Are science and the Bible
at odds? Ir is that science and some people's misteachings about what the Bible actually says are at odds?
To begin, DNA studies suggest a relatively small band of Africans went to the Middle East, in particular around the
Dead Sea area then spread into Europe, South Asia, East Asia and finally into the Americas. The studies also show fewer DNA
markers the farther people are located from Africa. Thus we see what appears to be this overall movement: Probably small,
long-range immigration group mostly of men went from Africa into the Middle East around the Dead Sea, later descendants going
into Europe, into South Asia, into East Asia where Chinese migration was south to north, humans pausing in Beringia then about
15,000 years ago some 70 people moving on into the Americas although with some movement back and forth while humans also moved
east to Greenland.
The Bible speaks of Adam and Eve in the Garden of Eden. Does this contradict science which
suggests that humans may have come into being in Africa? The Hebrew word for garden means a place where food is grown.

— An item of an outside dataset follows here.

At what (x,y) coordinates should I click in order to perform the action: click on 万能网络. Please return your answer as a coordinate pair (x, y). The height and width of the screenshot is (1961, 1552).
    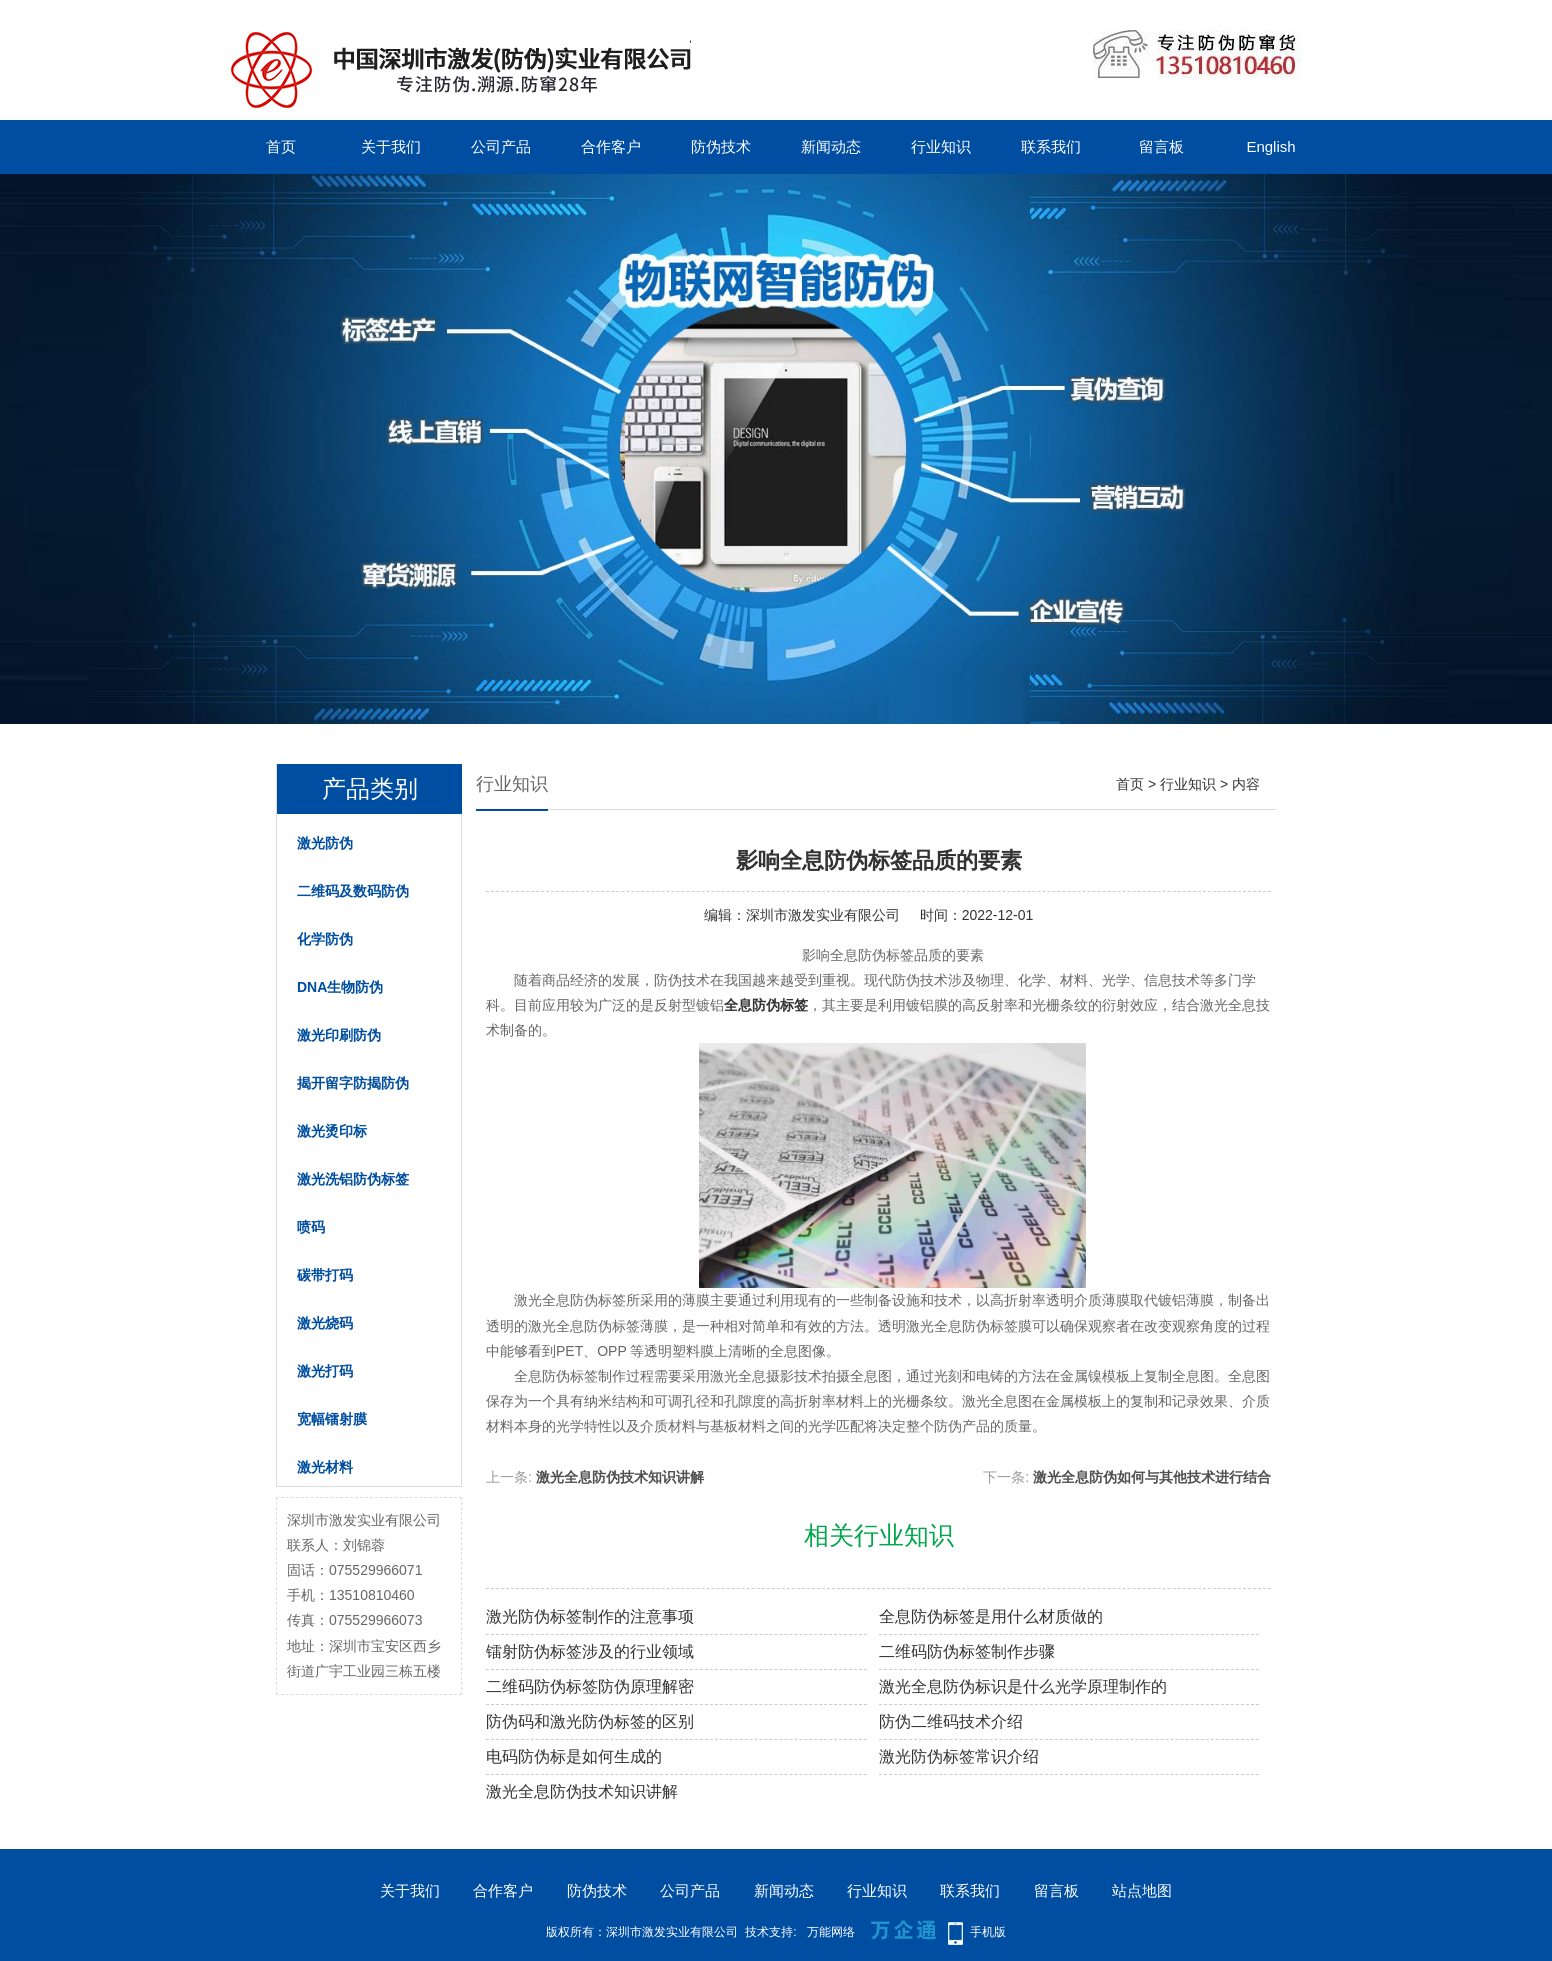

Scriptures speak of Adam and Eve’s son Abel as having sheep and their son Cain as having produce. If we understand
that the Garden of Eden was an area of farming, a possible reconciliation might mean Adam and Eve were the first humans in
the earth in the sense of humans settled in the terrain of the Middle East who went from hunting and gathering to raising
produce and sheep.
Interestingly science has shown that many plants
and animals were first domesticated in the Middle East from Egypt through Iraq and into Turkey and Iran. These include dogs,
sheep, goats, pigs, the donkey, cattle, dromedary camels, possibly oxen; also peas, rye, oats, barley, wheat, lentils, figs,
apples, grapes and einkorn wheat. Genetic studies suggest einkorn wheat was first domesticated in the Karacadag Mountains,
in southeast Turkey at the upper fringes of the Fertile Crescent, about 11,000 years ago. Apples may have started in
eastern Turkey. Grapes may have begun in southern Turkey.

A readjustment in understanding about the Bible’s account of Adam and Eve
would not be without precedent. For example many churches have taught that languages began at the Tower of Babel.

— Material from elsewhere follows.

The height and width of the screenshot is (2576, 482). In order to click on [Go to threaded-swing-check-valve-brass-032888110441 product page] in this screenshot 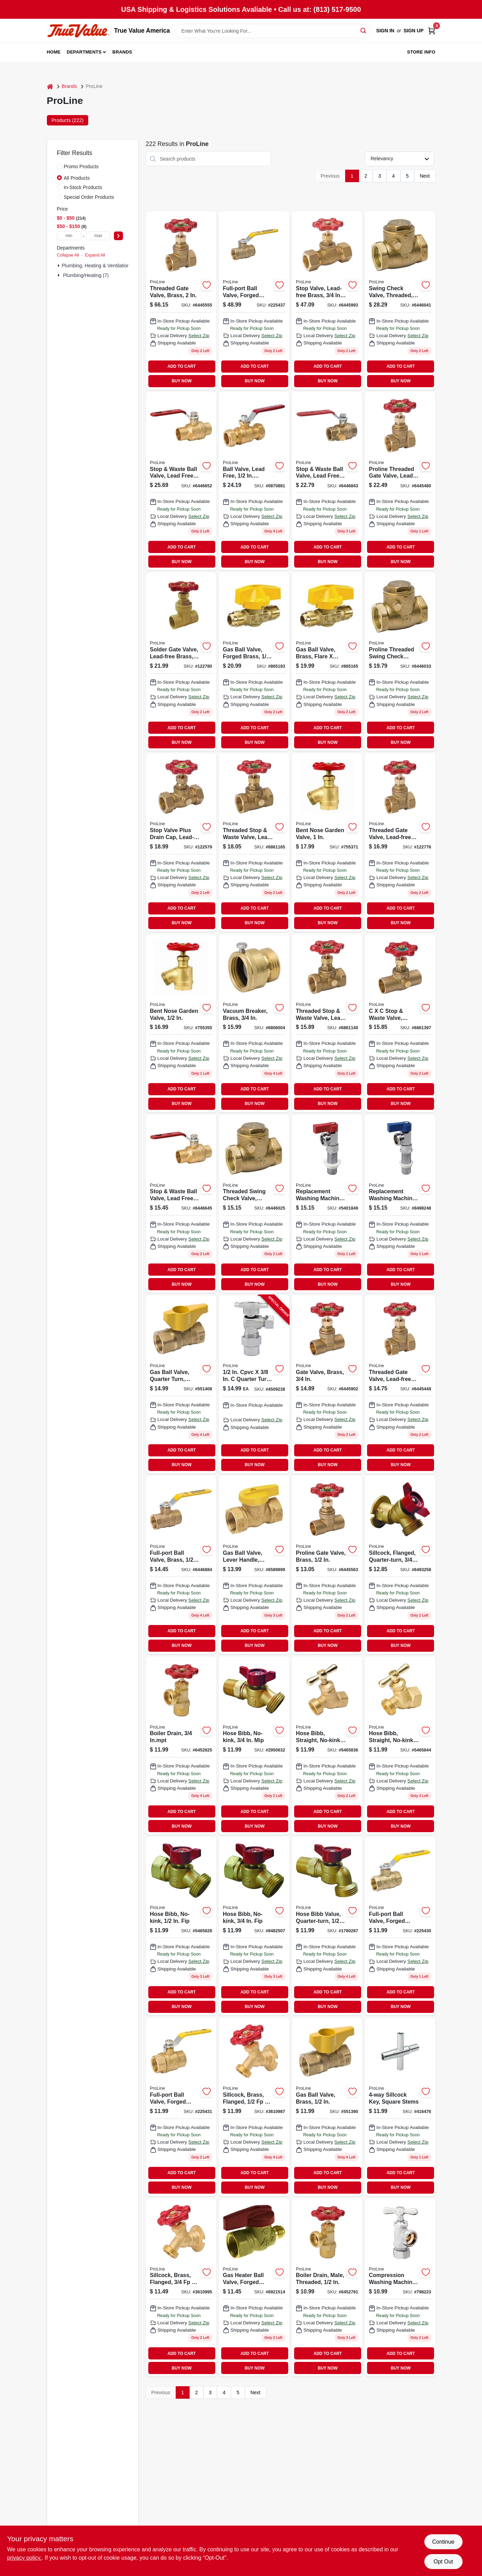 , I will do `click(254, 1204)`.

Actually before the scriptural account about the tower in Genesis chapter 11, chapter ten has scriptures saying there had
already been a split of languages before Babel. it speaks of humans spreading about in many places and with different tongues
or languages.
Beginning with Genesis 10:2, prior to the Tower
of Babel event, it is recorded that “The sons of Japheth: Gomer, Magog, Madai, Javan, Tubal, Meshech and Tiras. 3
The sons of Gomer: Ashkenaz, Riphath and Togarmah. 4 The sons of Javan: Elishah, Tarshish, the Kittim and the
Rodanim. 5 (From these the maritime peoples spread out into their territories by their clans within their nations, each
with its own language.)
Again the referred to migrations brought along with them the spreading of languages, even
before the Tower of Babel. Thus, the interesting possibility is that not what the Bible says of the Genesis account
of Adam and Eve is wrong, but the understanding that many churches have had of it is wrong.
At Babel, which was
evidently located in what is now Iraq, there was a further dividing of languages. Even to this day there is great linguistic
diversity around that same area. For example, besides Arabic and Hebrew being in the Semitic family of languages, Kurds
and Iranians speak forms of the Indo-European family, the Turks are in still a different language group, Afro-Asiatic languages
including beyond Egyptian some that in the past were also partly in the Arabian Peninsula. Languages to the west tend
to have prepositions before nouns; languages to the east tend to have prepositions after nouns.
So it appears that
at the Tower of Babel there was a significant linguistic split. However, human languages had developed prior to the
Tower of Babel incident, a fact that casual Bible readers do not catch.